Inter-City Election 2014 Winners and Losers

Most of Sugar Creek and the area east of Sterling and north of 24 Highway in Independence will be getting a new State Representative for the 20th District.  Republican Bill Kidd beat the incumbent Democrat, John Mayfield, by 672 votes, according to the unofficial results posted by Missouri Secretary of State Jason Kander.

   Kidd, a Christian minister, ran on a pro-life, 2nd Amendment platform, and promised to “…work to eliminate burdensome government regulations that stand in the way of small businesses.”
   Ira Anders and Brandon Ellington, representing the 21st and 22nd Districts respectively, ran unopposed.  Ellington, who was first elected in 2011, will serve as the chairman of the Missouri Legislative Black Caucus.

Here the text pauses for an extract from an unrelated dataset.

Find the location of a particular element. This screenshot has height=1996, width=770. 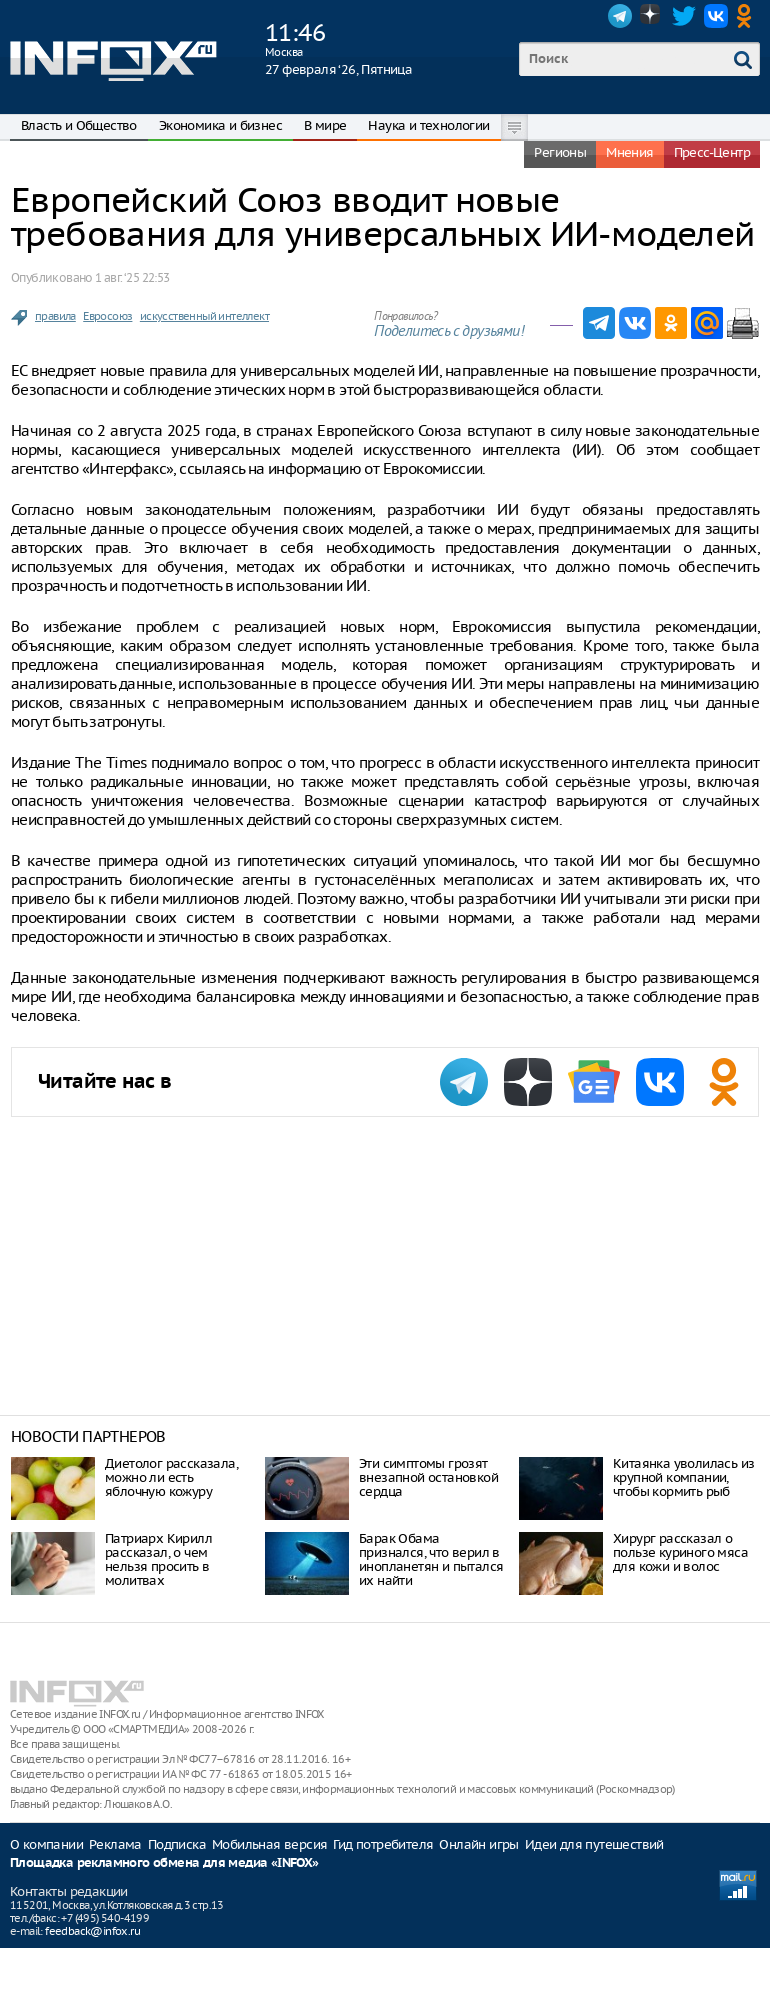

Гид потребителя is located at coordinates (383, 1844).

   Dennis Waits was re-elected to his eighth four-year term on the Jackson County Legislature, making his the Legislator holding that position the longest.  The staff of the Inter-City News is hoping he will start using some of this seniority to start calling for improvements in the economically neglected area he has been representing for the better part of three decades. 

   Frank White easily won the 1st District At Large Legislative seat being vacated by outgoing Legislator Theresa Garza Ruiz, who is running for City Council in Kansas City.

   Congressman Emanuel Cleaver beat Republican Jacob Turk for the fifth time in a row.  Both candidates were approached by the Inter-City News to make a statement to our readers.  Only Congressman Cleaver responded.  His message to voters of the Inter-City, posted on our website before the election, can be found on page 6.

  The biggest loser this election day was the effort by the City of Sugar Creek to annex 2,700 acres of land to the east, near Atherton.  Voters in the proposed annexation area unanimously rejected the proposal.  There were approximately three times as many “Vote No on Annexation” signs in the area as there were voters.  Residents we spoke to before the election insisted that the move would raise their taxes and provide them with fewer services, in spite of Sugar Creek’s promises in its newsletter to the contrary.  None of the residents we spoke with in the proposed annexation area said that anyone from Sugar Creek had made contact with them to try and persuade them to vote yes on the issue.  58 per cent of the voters living inside Sugar Creek city limits approved of the plan.